In my previous stack I returned to the question of how the ‘efficacy’ of a vaccine can be manipulated by either (a) ignoring some data or (b) mis-categorizing some data.
This data diddling has been pointed out and examined by many others so I wasn’t pointing out anything new, but I have been trying to approach this from an algebraic perspective to see what insights we could gain, if any. In particular, I wanted to see what impact this diddling might have; would it be a large or small impact and could that be demonstrated algebraically?
As I mentioned in this article, there’s a very interesting result we can see.
To simplify matters I imagined a vaccine schedule such that
those who were going to be vaccinated were vaccinated on day 1
some time later (maybe 3 months, for example) the data was examined
Now, in my view, the only correct way to calculate vaccine efficacy here is to compare those who died in the un-jabbed group with those who died in the jabbed group. This gives an assessment on whether getting jabbed is helpful or not, and to what extent.
However, we know that in some cases those who died from covid within 14 days of getting jabbed have been categorized as an “unvaccinated” death in official records. I referred to this as “diddle 2”. This methodology leads to a different result for vaccine “efficacy” - one which is higher than the efficacy we get from just doing the unmanipulated comparison. I call this latter efficacy the true efficacy.
What I alluded to in my previous article and want to show today, and it’s a result I haven’t seen before, is that the diddle 2 efficacy actually depends on the percentage of people who have been vaxxed.
If I’ve done the analysis correctly this is a shocking result. It surprised me. It means that simply by vaccinating more people you can improve the apparent “efficacy” of your vaccine by adopting the diddle 2 methodology.
Yes - you read that right. You want to make your vaccine have a higher efficacy? Simple - use the diddle 2 methodology for your calculation of “efficacy” and just vaccinate more people!
I’ll put the analysis in an appendix section - so please do check my working. I don’t think I’ve made a mistake - but an independent check would be helpful. It’s a very simple analysis requiring only a modest amount of algebra.
The results, if right, are somewhat shocking.
What I ended up with is an expression for the “efficacy” you would calculate using diddle 2 methodology. This new, diddled, efficacy, is a function of (it depends on) the true efficacy, the goo factor, and the vaxxed percentage.
The goo factor, g, is defined as the fraction of vaxxed deaths that occur within 14 days of getting the jab.
Here are the charts
You can see here that the true efficacy (in blue) does not depend on the percentage of people you vax (obviously).
You can also see in the 2 charts on the left hand side that even if the true efficacy is zero, the manipulated “efficacy” can be substantial.
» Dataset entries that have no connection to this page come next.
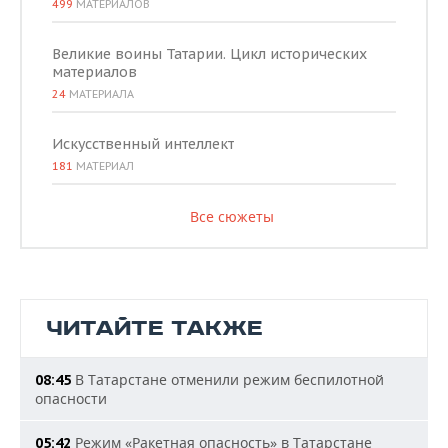
499
МАТЕРИАЛОВ
Великие воины Татарии. Цикл исторических
материалов
24
МАТЕРИАЛА
Искусственный интеллект
181
МАТЕРИАЛ
Все сюжеты
ЧИТАЙТЕ ТАКЖЕ
В Татарстане отменили режим беспилотной
08:45
опасности
Режим «Ракетная опасность» в Татарстане
05:42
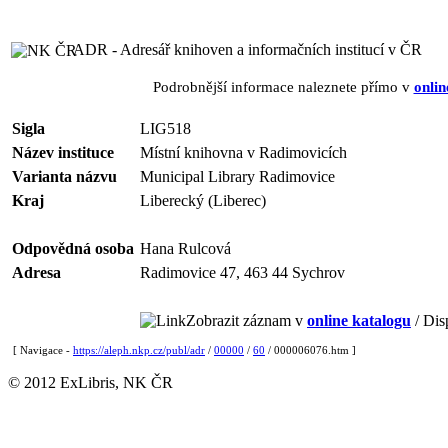
ADR - Adresář knihoven a informačních institucí v ČR
Podrobnější informace naleznete přímo v
onlin
Sigla
LIG518
Název instituce
Místní knihovna v Radimovicích
Varianta názvu
Municipal Library Radimovice
Kraj
Liberecký (Liberec)
Odpovědná osoba
Hana Rulcová
Adresa
Radimovice 47, 463 44 Sychrov
Zobrazit záznam v
online katalogu
/ Dis
[ Navigace -
https://aleph.nkp.cz/publ/adr
/
00000
/
60
/ 000006076.htm ]
© 2012 ExLibris, NK ČR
So, for example, if you have something like 50% of jabbed covid deaths occurring within 14 days of being jabbed (as we had in Alberta) then even with zero true efficacy you can come up with a figure of around 80% vax “efficacy” if you manage to vaccinate 70% of your population.
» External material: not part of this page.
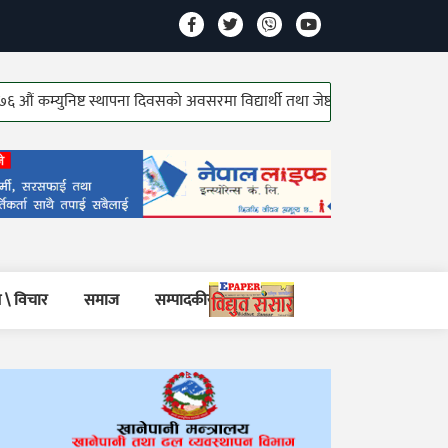
ुनिष्ट स्थापना दिवसको अवसरमा विद्यार्थी तथा जेष्ठ कम्युनिष्ट योद्धाहरु सम्मानित!
 \ विचार
समाज
सम्पादकीय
That, to me, is astonishing and highlights the serious implications of this kind of data manipulation. I couldn’t tell you whether this manipulation was intentional fraud or done in good faith by people who thought they were doing the right thing (technically). What I can categorically state is that this methodology is utterly flawed if you want to arrive at anything like an accurate figure of vaccine efficacy.
I'm sure this 'misuse' of algebra is now considered a hate crime in Canada.
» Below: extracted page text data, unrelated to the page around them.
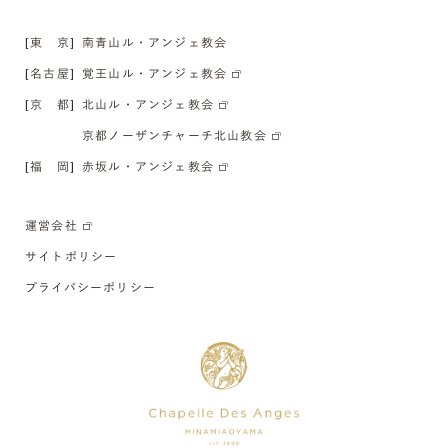
[東 京]
南青山ル・アンジェ教会
[名古屋]
覚王山ル・アンジェ教会
[京 都]
北山ル・アンジェ教会
京都ノーザンチャーチ北山教会
[福 岡]
赤坂ル・アンジェ教会
運営会社
サイトポリシー
プライバシーポリシー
https://en.m.wikipedia.org/wiki/Omar_Alghabra
I was trying to figure out why, in Pfizer's study of children 6 months-4 years, their vaccinated group was about double the size of their placebo group (prior to unblinding when if I remember correctly 100% of the placebo group was vaccinated). And then they based efficacy on children who contracted Covid 7 days or more after Dose 3. Is this similar data diddling as you discuss above? Obviously, for those of us who live in the real world (and if we were actually dealing with a disease that seriously harmed children), what matters isn't the likelihood that our children will become ill more than 3 months after their first vaccination in the series but the likelihood our children will become ill at any point after that first shot. (Including the period post-unblinding when the placebo group went bye-bye.)